Yeah, got it. And the size of that market, or is it sort of almost irrelevant at this stage for you, Pete?

Peter Marix-Evans
CEO, SHAPE Australia

Probably irrelevant at this stage, 'cause it's, I mean, the market is far greater than we could satisfy.

John Hynd
Analyst, Wilsons

Yeah. Yep. All right. Thanks very much.

Melanie Singh
Investor Relations, SHAPE Australia

Pete, we just have one final question that's come in, and it's in regards to hiring people: How are you faring with respect to bringing on quality people into SHAPE?

Peter Marix-Evans
CEO, SHAPE Australia

Yeah, great question. So we have a couple of things at SHAPE. So I'm just trying to look at the question, so there was another one there that seems to have disappeared. I have a number of ways that we look at that in SHAPE. So SHAPE, we employ fantastic people, and fantastic people tend to know fantastic people. So we have an employee referral plan. So, for all of our employees internally, we reward them for bringing us new candidates, because no one, you know, no one knows our business quite like our own people, and they know who will be suitable. So we have that. We have also a number of internal recruiters. We participate in, you know, university open days and all that sort of stuff.

So we have a strong recruitment at the front end from a cadet intake, and that investment, we continue to do that year on year to make sure that we're investing strongly. And those cadets are, you know, amazing. We're getting, generally, it's a 50/50 split, male, female. A lot of it's double degrees. You know, they really get the tech side of things. You know, they're digital natives that have a strong affiliation and ability to use AI to their advantage, to be more efficient. So really seeing some good benefits coming through with that. But really, yeah, we're constantly hiring. We've got over 30 open roles in the market at the moment.
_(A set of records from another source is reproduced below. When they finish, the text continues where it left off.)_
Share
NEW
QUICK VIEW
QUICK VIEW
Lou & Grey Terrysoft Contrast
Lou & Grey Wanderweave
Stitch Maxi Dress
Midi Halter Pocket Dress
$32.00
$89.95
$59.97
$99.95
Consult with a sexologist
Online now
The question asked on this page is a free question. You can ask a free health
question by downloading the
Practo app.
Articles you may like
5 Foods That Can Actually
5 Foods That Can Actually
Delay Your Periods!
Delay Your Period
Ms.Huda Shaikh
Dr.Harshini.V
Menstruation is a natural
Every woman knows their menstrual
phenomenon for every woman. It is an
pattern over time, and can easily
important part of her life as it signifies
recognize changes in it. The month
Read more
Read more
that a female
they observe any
We've got an amazing team, our people and culture team that continue to sort of scour the market for the best people in the business. That brand, the SHAPE brand, and so the Arden brand as well, are really very helpful for attracting staff as well and for attracting candidates. And then after that, it comes onto the onboarding and how do we bring those people into the business, 'cause the retention part is just as important as the attraction part, 'cause there's no point hiring people and then find you're losing them. So our unplanned churn still circa 10%, which is, you know, pretty much best class for the construction industry, you know, which is normally up above the 20% from an unplanned churn point of view.

So we're very particular about who we hire. We look for the best people, we look to onboard them well, and then we look to keep them engaged with the business.

Melanie Singh
Investor Relations, SHAPE Australia

Okay, that brings us to the end of the Q&A. I might pass to you for final comments. If anyone has any questions that weren't answered, feel free to email me. My details are at the bottom of the release. Thanks, Pete.

Peter Marix-Evans
CEO, SHAPE Australia

Yeah, thanks for that, Mel. Thanks for everyone that joined us on the call. Fantastic to see such a large number of people joining us on the call to hear the story. Really pleasing to be able to present such good numbers. That is on the back of the hard work of all of our people in SHAPE and in Arden. Strong welcome to all of our new people that have come across from Arden. We're really pleased to have you as part of the SHAPE Group. We look forward to continuing to work with our amazing client, subcontractors, and our people to work on delivering another great result in H2, and look forward to catching up with you when we next present. Thank you very much.